The Bible League held closing ceremonies last month in Monterrey, Mexico, to mark the end and celebrate the success of “Project Philip Monterrey,” a two-year Scripture placement project designed to further develop the Bible League’s ministry in Monterrey in 2002.
Project Philip, a model of ministry that has reaped results worldwide, is based on the example in Acts 8, when Philip asked the traveling Ethiopian if he understood the Scripture he was reading. The Ethiopian admitted he could not understand unless someone explained it to him, so Philip climbed into the chariot, sat with the Ethiopian and helped him understand.
Following this example, the Bible League trains “Philips” around the world to lead Bible studies, thereby helping people understand God’s Word. As group members complete the Bible study course, many come to accept Jesus and become Philips also—igniting a chain reaction of leading people to Christ and the Church, through sharing His Word.
Original goals for “Project Philip Monterey” were to place 500,000 specially designed and easy-to-read Spanish New Testaments in this city of five million. But the final totals exceeded that goal by several thousand.

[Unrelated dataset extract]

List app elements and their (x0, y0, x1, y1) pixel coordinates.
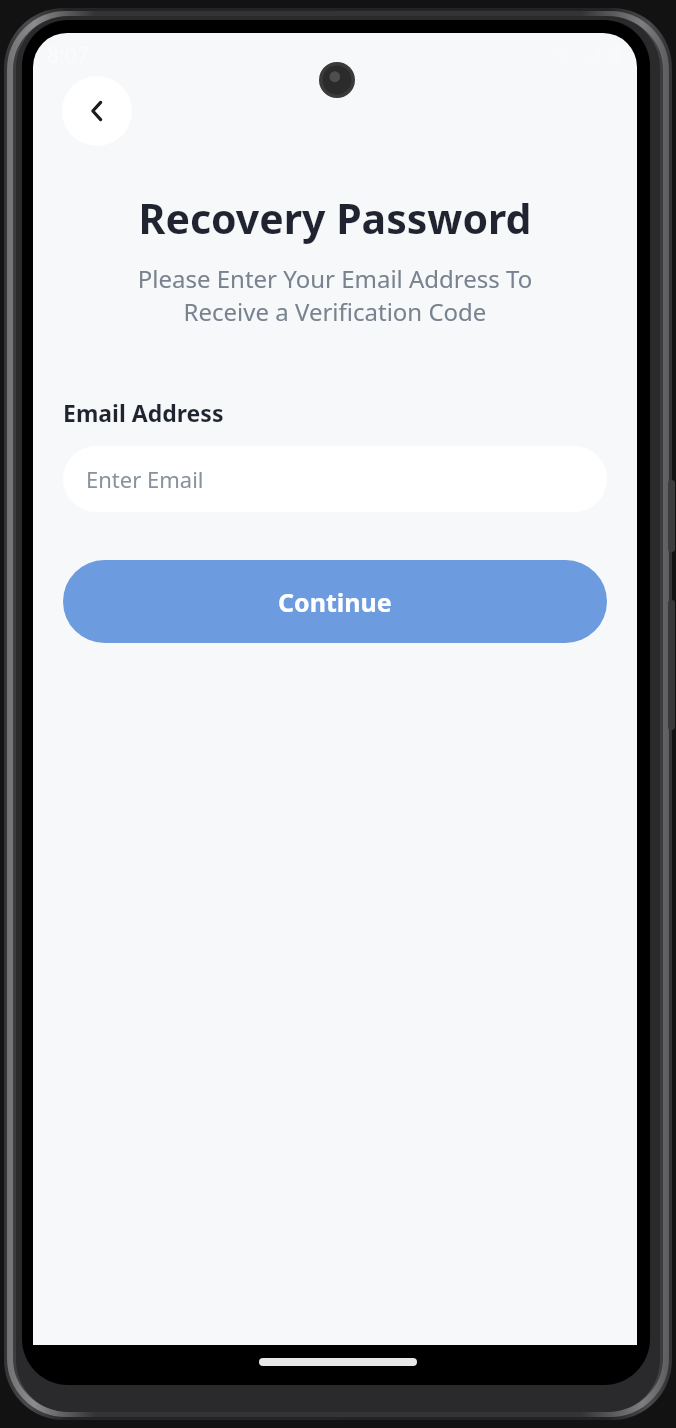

“The official end of Project Philip Monterrey is only the beginning,” said Bible League’s director of Latin America. “The discipleship process in Latin America often takes about two years, so results will continue to increase as people continue to participate in Bible studies.”
Through Project Philip, the Bible League works with local churches to strategically place Scriptures with those who attend small-group Bible studies. This way, the Scriptures are used to deepen the faith of Christians, and help non-Christians become believers. In Monterrey, there were more than 151,000 Bible study groups between 2002 and 2004.